[Sir] William Parsons
Life
1570?-1650 [1st Baronet]; son of James Parsons of Leicestershire; came to Ireland c.1570, acting as asst. to Sir Geoffrey Fenton; appt. Surveyor General, 1602; with first responsibility for the dissolved monastaries of Tyrconnell, 1603; surveyed tyhe plantations in Ulster, Wexford, Longford and Leitrim (resp. from 1610, 1618, 1619, and 1620); heavily involved in extraction ,of land from Catholic holders by abuse of law; acquired public reputation for personal gain; clashed with Viceroy Villiers over rights of native landowners; involved in an intrigue with Lord Wentworth, Viceroy, culminating in the planation of Wicklow, 1640 in which he gained much land; visited London to rectify his position with the crown and knighted by Buckingham - subsequently impeached for his sale of offices - June 1620; condemned by Plantation Commission estab. by James I, but continued to urge the rapacious policy;
accused of stimulating the rebellion of 1641 to achieve a new crop of confiscations, delaying the Kings concessions to Catholic owners; served as a material witness in prosecution and sentencing of Wentworth; appt.

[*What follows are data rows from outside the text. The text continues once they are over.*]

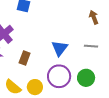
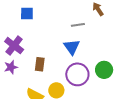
gray line: (91, 46) -> (78, 25), moved

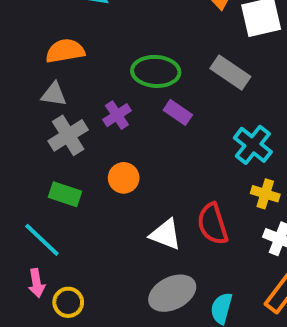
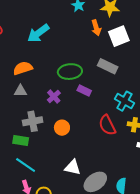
gray cross: (68, 135) -> (33, 121), moved, turned 30
green rectangle: (65, 194) -> (21, 141), moved
red semicircle: (213, 224) -> (107, 125), moved
white triangle: (166, 234) -> (73, 167), moved

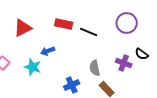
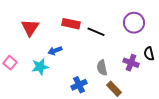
red triangle: (23, 28) -> (30, 28), turned -30
black semicircle: (142, 54) -> (149, 54), turned 40
cyan star: (33, 67) -> (40, 67), turned -30

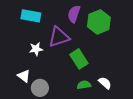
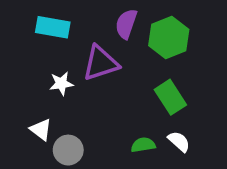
green rectangle: (79, 59) -> (170, 97), moved

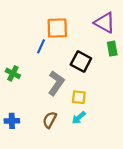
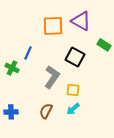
purple triangle: (105, 23) -> (81, 21), moved
blue line: (41, 46) -> (28, 53), moved
green rectangle: (112, 49) -> (104, 45), turned -48

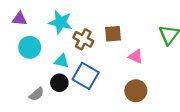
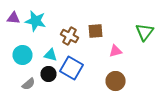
cyan star: (61, 22) -> (36, 21), moved
cyan circle: (30, 47) -> (22, 55), moved
pink triangle: (136, 56) -> (116, 51), turned -40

Lord Justice of Ireland, 31 Ded. 1640, with Sir John Borlase (then infirm); proclaimed a state of rebellion, Oct. 1641; continued to withhold support from lawful Catholic landowners; opposed by Ormonde; arrested by royalists, Aug. 1643; released and travelled to London at defeat of Charles I in England; appt. commissioner raising funds for the reconquest of Ireland, 1648; d. 1650 and bur. Church of St. Margaret, Westminster; succeeded by his grandson Richard who became Baron Oxmanstown and Earl of Rosse. ODNB
[ Note: The entry on Parsons by Terry Clavin in Dictionary of Irish Biography (RIA 2009) [online] is a virtual history of the plantation of Ireland and the 1641 Rebellion. ]
Quotations
We must change their course of government, clothing, customs, manner
of holding land, language and habit of life [
] it will otherwise
be impossible to set up in them obedience. (Quoted in Declan Kiberd, Inventing Ireland, Jonathan Cape, 1995; no ref.)